Vital Pulp Treatment Flashcards
What are the 2 different types of vital pulp treatment?
- Direct/indirect pulp capping.
- Partial/full pulpotomy.
What is indirect pulp capping?
Application of a BIOMATERIAL onto a thin dentine barrier in a one-stage carious tissue removal technique to HARD dentine.
How thick is the biodentine layer in a full pulpotomy?
3mm
What is the AAE diagnostic system for pulpitis?
Normal, reversible, irreversible.
What can be used to achieve haemostasis of a hyperemic pulp?
sodium hypochlorite and pressure with a cotton pellet.
What must you check about the canal orifices after you have exposed them? Why?
Must check they are NOT necrotic - must be pink/red.
Necrotic tissue would increase reinfection risk.
What is Ultracal XS 35%? What is one of its uses? What are 2 advantages?
- Non-setting calcium hydroxide cement.
- Used as a temporary dressing furing endo treatment.
- Bacteriocidal (12.5pH which lasts over up to 3 months, no staining of the teeth).
What is stepwise excavation?
Stage 1: selective caries removal to SOFT dentine to an extent that facilitates proper placement of a temporary restoration.
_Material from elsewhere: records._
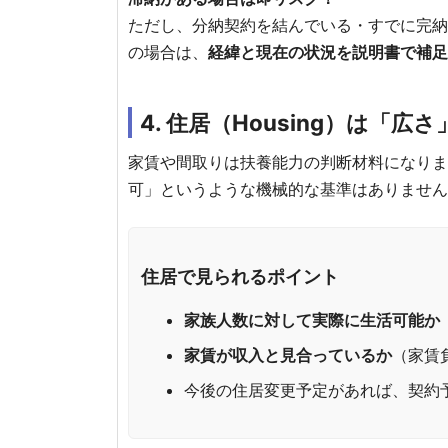
ただし、分納契約を結んでいる・すでに完納
の場合は、
経緯と現在の状況を説明書で補
4. 住居（Housing）は「
家賃や間取りは扶養能力の判断材料になります
可」というような機械的な基準はありません
住居で見られるポイント
家族人数に対して実際に生活可能か
家賃が収入と見合っているか
（家賃
今後の住居変更予定があれば、契約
Stage 2: removal to FIRM dentine. Final placement of a permanent restoration.
What is direct pulp capping?
Preserving an aseptic field, apply a biomaterial directly onto exposed pulp and immediately place permanent restoration.
What are DMCs? What causes their release (4).
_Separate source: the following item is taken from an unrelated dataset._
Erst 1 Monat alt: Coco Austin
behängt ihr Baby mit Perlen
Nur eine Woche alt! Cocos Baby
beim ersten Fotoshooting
Dentine matrix components, bioactive molecules.
Release induced by caries? material, irrigants, ultrasonics.
What is selective carious tissue removal in one stage?
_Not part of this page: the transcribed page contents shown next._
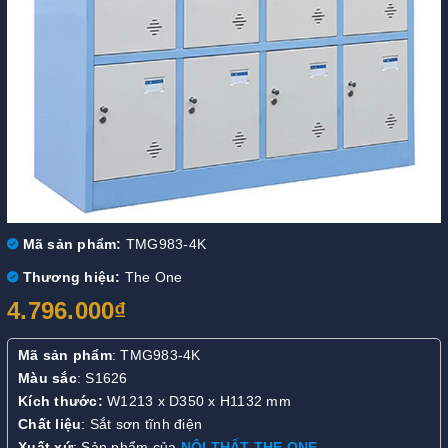
Mã sản phẩm:
TMG983-4K
Thương hiệu:
The One
4.796.000₫
Mã sản phẩm
: TMG983-4K
Màu sắc
: S1626
Kích thước:
W1213 x D350 x H1132 mm
Chất liệu
: Sắt sơn tĩnh điện
Xuất xứ
: Sản phẩm của
NỘI THẤT THE ONE
.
Removal to soft/ firm dentine and immediate placement of a permanent restoration.
Give an example of a calcium silicate bioceramic putty
TotalFill RRM Fast-Set Putty.
What are the 3 important steps you must take if the pulp is inevitably exposed?
- Aseptic environment (RUBBER DAM + NaOCl).
- Haemostasis
- Opt for most conservative and predictable technique (direct pulp cap, partial pulpotomy, full pulpotomy, pulpectomy).
What are 4 advantages of pulpotomy?
- preserve tooth vitality + functions + retain more structural integrity.
- simplify treatment + avoid procedural errors
- less painful
- cheaper + less appointments thus more accessible to patients.
What color is a slowly progressing carious lesion?
light or dark brown
What is the Walters et al diagnostic system for pulpitis? What treatment is recommended for each?
- Initial pulpitis –> indirect pulp capping.
- Mild pulpitis –> indirect pulp capping.
- Moderate pulpitis –> coronal pulpotomy (partial/full).
- severe pulpitis –> coronal pulpotomy/ RCT/ extraction.
What is the advantage and disadvantage of Biodentine XP?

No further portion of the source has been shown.